▶ _Records to use_
= = = = = = =
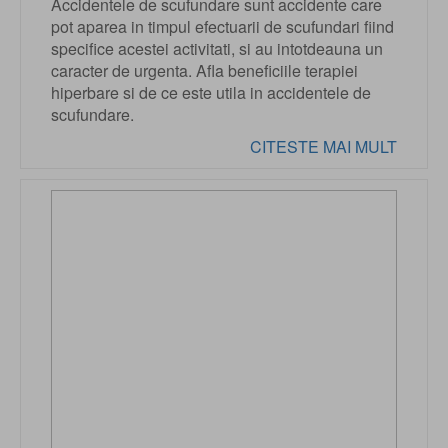
Accidentele de scufundare sunt accidente care
pot aparea in timpul efectuarii de scufundari fiind
specifice acestei activitati, si au intotdeauna un
caracter de urgenta. Afla beneficiile terapiei
hiperbare si de ce este utila in accidentele de
scufundare.
CITESTE MAI MULT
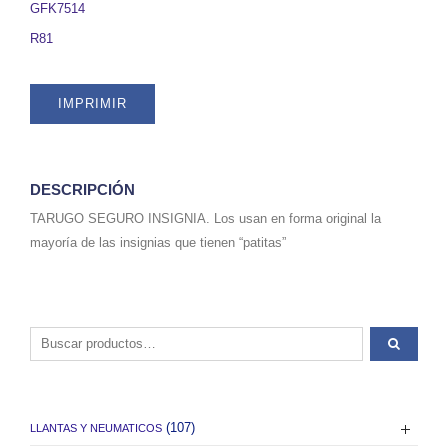
INSIGNIA
GFK7514
SCRIPT
R81
y
OTRAS.
SKU
IMPRIMIR
GFK7514
quantity
DESCRIPCIÓN
TARUGO SEGURO INSIGNIA. Los usan en forma original la
mayoría de las insignias que tienen “patitas”
Buscar por:
(107)
LLANTAS Y NEUMATICOS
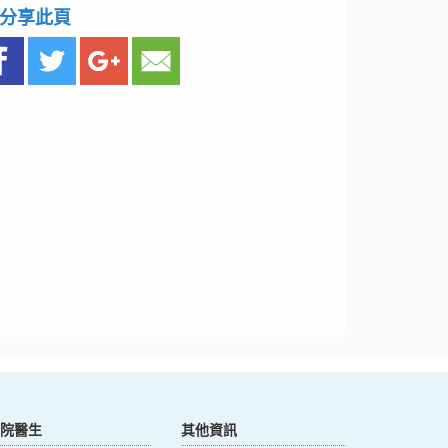
分享此頁
院醫生
其他資訊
= = = = = = =
▶ _Exercise prompt_
Return the material verbatim; the images are not to appear in the copy.

▶ _Answer to this problem_
Accidentele de scufundare sunt accidente care
pot aparea in timpul efectuarii de scufundari fiind
specifice acestei activitati, si au intotdeauna un
caracter de urgenta. Afla beneficiile terapiei
hiperbare si de ce este utila in accidentele de
scufundare.
CITESTE MAI MULT
INSIGNIA
GFK7514
SCRIPT
R81
y
OTRAS.
SKU
IMPRIMIR
GFK7514
quantity
DESCRIPCIÓN
TARUGO SEGURO INSIGNIA. Los usan en forma original la
mayoría de las insignias que tienen “patitas”
Buscar por:
(107)
LLANTAS Y NEUMATICOS
分享此頁
院醫生
其他資訊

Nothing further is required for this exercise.